- Task prompt:
Give only the number of lines in these records that include "terapia".

[Collected data]
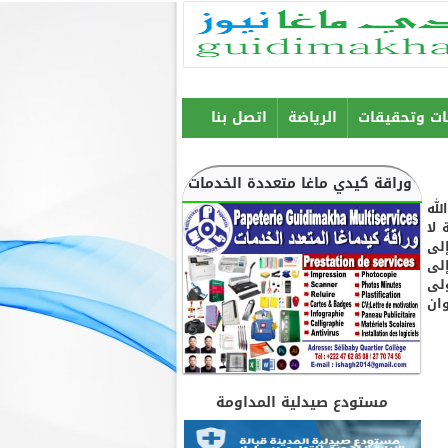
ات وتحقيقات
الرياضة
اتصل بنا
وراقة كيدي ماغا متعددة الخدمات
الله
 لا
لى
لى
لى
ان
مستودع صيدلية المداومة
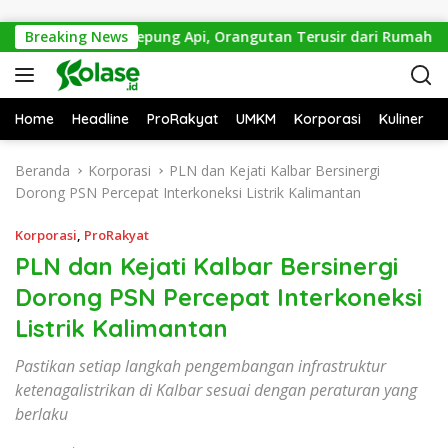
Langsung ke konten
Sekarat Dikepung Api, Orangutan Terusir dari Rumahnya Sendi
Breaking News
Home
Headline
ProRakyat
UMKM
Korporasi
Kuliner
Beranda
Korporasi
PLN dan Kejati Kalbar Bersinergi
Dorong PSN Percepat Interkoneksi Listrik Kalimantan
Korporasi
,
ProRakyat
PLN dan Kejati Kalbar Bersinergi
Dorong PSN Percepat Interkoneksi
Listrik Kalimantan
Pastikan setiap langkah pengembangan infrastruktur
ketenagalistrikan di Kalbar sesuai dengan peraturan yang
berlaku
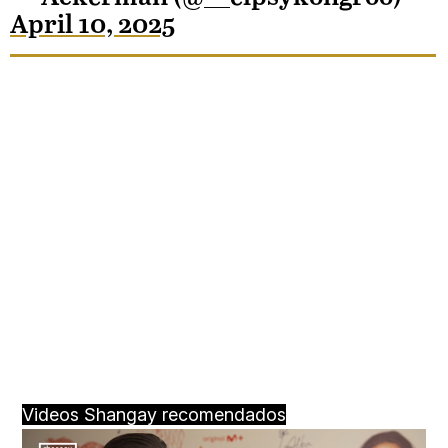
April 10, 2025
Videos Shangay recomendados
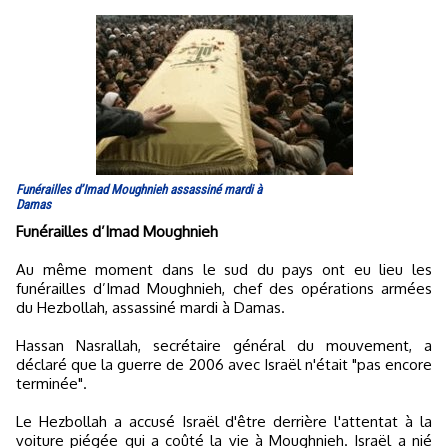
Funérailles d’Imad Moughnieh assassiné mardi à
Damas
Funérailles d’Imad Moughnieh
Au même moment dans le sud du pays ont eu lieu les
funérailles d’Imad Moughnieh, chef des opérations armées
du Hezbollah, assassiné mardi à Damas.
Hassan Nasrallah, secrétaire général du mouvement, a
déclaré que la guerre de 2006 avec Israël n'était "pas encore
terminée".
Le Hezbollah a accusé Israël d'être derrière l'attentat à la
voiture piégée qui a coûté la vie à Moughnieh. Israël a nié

--

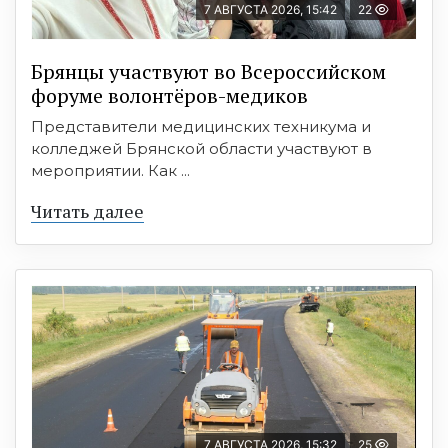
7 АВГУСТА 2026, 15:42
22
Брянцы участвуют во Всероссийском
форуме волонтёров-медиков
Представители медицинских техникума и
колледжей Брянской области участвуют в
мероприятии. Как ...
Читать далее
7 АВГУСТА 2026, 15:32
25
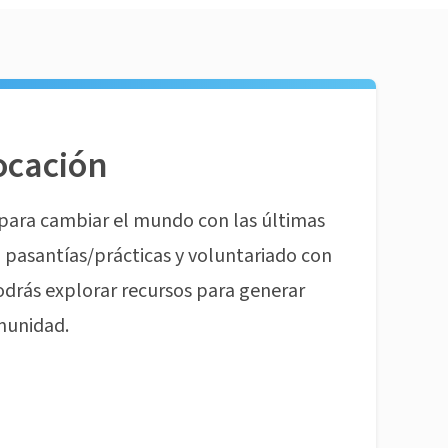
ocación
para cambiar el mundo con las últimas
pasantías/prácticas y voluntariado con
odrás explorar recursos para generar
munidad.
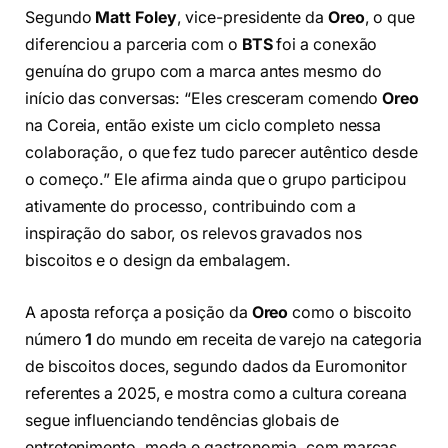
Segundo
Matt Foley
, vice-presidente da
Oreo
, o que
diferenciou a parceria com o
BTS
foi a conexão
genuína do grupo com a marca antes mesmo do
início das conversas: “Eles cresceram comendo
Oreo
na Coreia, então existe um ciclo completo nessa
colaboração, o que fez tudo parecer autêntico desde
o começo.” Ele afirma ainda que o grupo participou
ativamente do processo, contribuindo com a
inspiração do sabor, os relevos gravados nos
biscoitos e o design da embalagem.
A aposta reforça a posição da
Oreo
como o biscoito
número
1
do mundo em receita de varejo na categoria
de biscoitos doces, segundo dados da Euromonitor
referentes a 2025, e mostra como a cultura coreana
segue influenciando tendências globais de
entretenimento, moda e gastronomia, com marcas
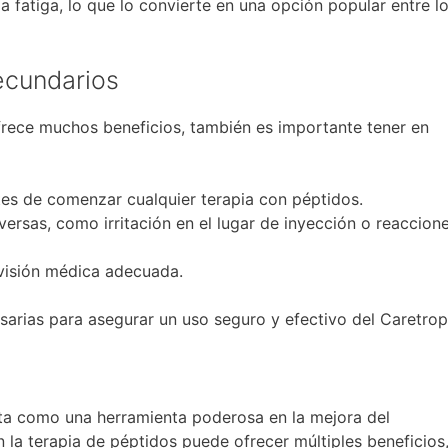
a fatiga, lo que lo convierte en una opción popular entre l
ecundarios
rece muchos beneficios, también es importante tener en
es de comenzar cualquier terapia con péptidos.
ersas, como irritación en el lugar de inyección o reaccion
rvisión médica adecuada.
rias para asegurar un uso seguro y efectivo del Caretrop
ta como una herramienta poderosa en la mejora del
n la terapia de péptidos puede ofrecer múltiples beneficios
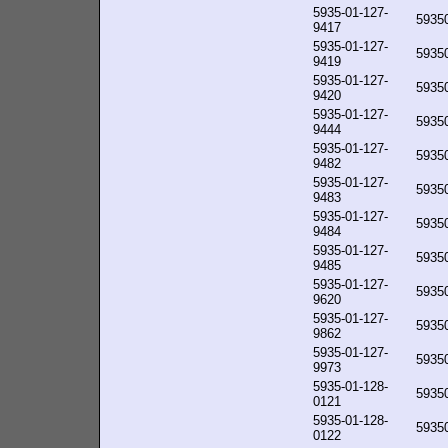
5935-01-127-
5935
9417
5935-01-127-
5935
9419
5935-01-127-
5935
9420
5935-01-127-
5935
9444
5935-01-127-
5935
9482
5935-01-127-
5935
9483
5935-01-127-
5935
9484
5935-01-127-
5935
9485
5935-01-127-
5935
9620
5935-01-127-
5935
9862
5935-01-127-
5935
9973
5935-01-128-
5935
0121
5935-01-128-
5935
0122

- Worked solution:
2